楽屋の扉を開けると、リョウがその真ん中で胡坐をかき目を閉じていた。
「……リョウ?」ミリアは恐る恐るリョウに近付き、その顔を目前にしてまじまじと見詰めた。相変わらず鼻梁は高く、唇は固く引き結ばれている。頬も引き締まっていて、ツアーを通じて己と戦ってきた男の姿を髣髴とさせた。まるでギリシア彫刻のようだ、とミリアはほうと溜め息を吐いた。

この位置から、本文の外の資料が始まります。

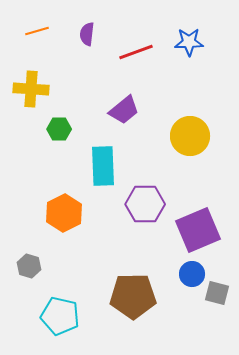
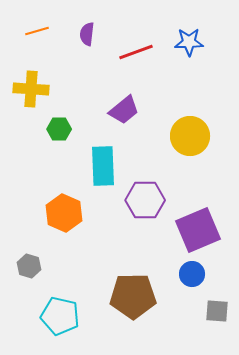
purple hexagon: moved 4 px up
orange hexagon: rotated 9 degrees counterclockwise
gray square: moved 18 px down; rotated 10 degrees counterclockwise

ぴくり、と瞼が動き目が開く。眼は目前のミリアに驚きもせず、厳しく睨んだ。
「お前な、ボーカリストの邪魔すんじゃねえ。精神統一中だ。」
ソファの上でうたた寝をしていたアキがそうだったのか、とばかりに目を見開く。
「ふうん。そうだったの。」
「一回一回のライブに全身全霊を尽くす。その延長線上にしかヴァッケン出場はねえ。わかってんのか? 追加公演はただのお祭り騒ぎじゃねえんだぞ。」
「うん、わかってる。」あまりにも軽々しくミリアは笑顔もて答えたので、リョウは拍子抜けした。
「本当にわかってんのか? 成功は突然棚から牡丹餅式に現れてくるモンじゃねえ。血の滲むような努力の果てに初めて姿を現す。だからな、俺はヴァッケンに向けて、このライブに全てを賭けて挑む。」
「うん、わかってる。」ミリアは再び満面の笑みを溢しながら言った。「あのねえ、ミリアだって一度だってライブに手抜きはしないの。そんなのやったら精鋭たちに失礼だし。だって精鋭たちはさ、お仕事、お金、全部苦労して来てくれてるんだものねえ。」
「そうだ。」リョウは言下に断言した。
「そう言ったら、精鋭たち喜んでた。」
「お前んなこと言ったんか!」リョウは思わず声を荒げた。
ミリアは照れて身を捩った。
「んなこた一々言わなくっていいんだよ! ステージ上から教えてやりゃあいいんだよ! 俺らはバンドマンなんだからよお!」
ミリアは微笑んで、自分のFlyingVの入ったGibsonと大書きされたギターケースの前にしゃがみ込み、蓋を開けた。「うん、わかったわよう。」
既に開場の一時間も前から、先頭の精鋭たちを皮切りに長蛇の列を作っていた観客たちは、会場と同時に会場へと駆け込んだ。すぐにかつて聞いたことのない、「前方に詰めて下さい。お客様が入りきれません。ご協力をお願いいたします。」というアナウンスが立て続けに流れ出した。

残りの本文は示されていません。